You'll need to implement views for handling recovery tokens, processes for people losing their second factor due to stolen phone or corrupted app, and FAQ pages for questions about why my second factor is not accepted.
Bingo. The support cost of MFA, especially non-SMS methods where some of the recovery process is delegated to the mobile operator, is the top-level bit.
It’s frustrating to see technical people discount or ignore that side of the deployment work, because that’s the kind of issue that actually blocks most security and cryptography measures in practice.
If I had a thousand dollars for every time I heard “just make the user keep a key safe” I could fund so much UX research :)
sneak’s law: users can not and will not securely manage* key material
* generate, authenticate, distribute, back up
Google Authenticator AFAIK doesn't even let you backup the codes. When your phone is lost or breaks, you have to reset every account by some other way.
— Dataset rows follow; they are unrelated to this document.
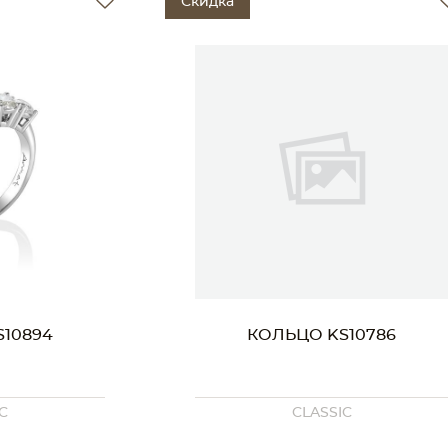
Скидка
О KS10786
КОЛЬЦО KS10779
LASSIC
CLASSIC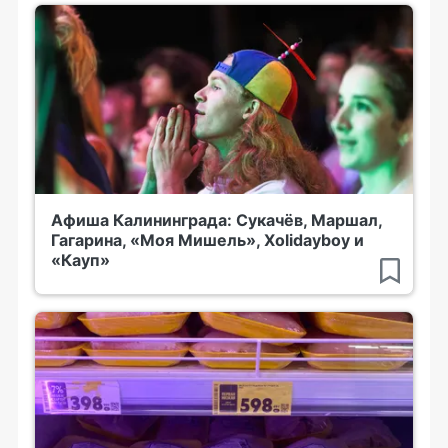
Афиша Калининграда: Сукачёв, Маршал,
Гагарина, «Моя Мишель», Xolidayboy и
«Кауп»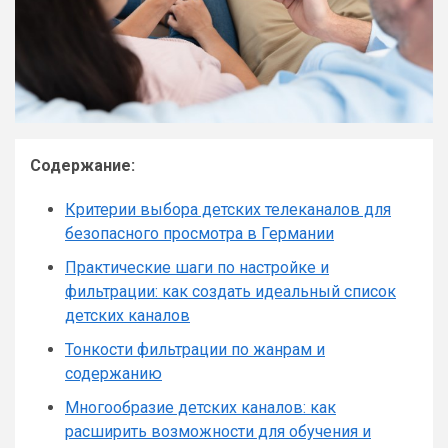
Содержание:
Критерии выбора детских телеканалов для
безопасного просмотра в Германии
Практические шаги по настройке и
фильтрации: как создать идеальный список
детских каналов
Тонкости фильтрации по жанрам и
содержанию
Многообразие детских каналов: как
расширить возможности для обучения и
Use Authy, 2faone or any other totp tool than google authenticator. Shame on Google, honestly, for not enabling a backup mechanism for that. If you can’t do it right, don’t do it at all.
I use AndOTP. But I imagine most people will use use Google Authenticator and not think about backups until it's too late.
https://github.com/andOTP/andOTP
(And yep, I found out about Google Authenticator the hard way, trying to transfer from my previous phone!)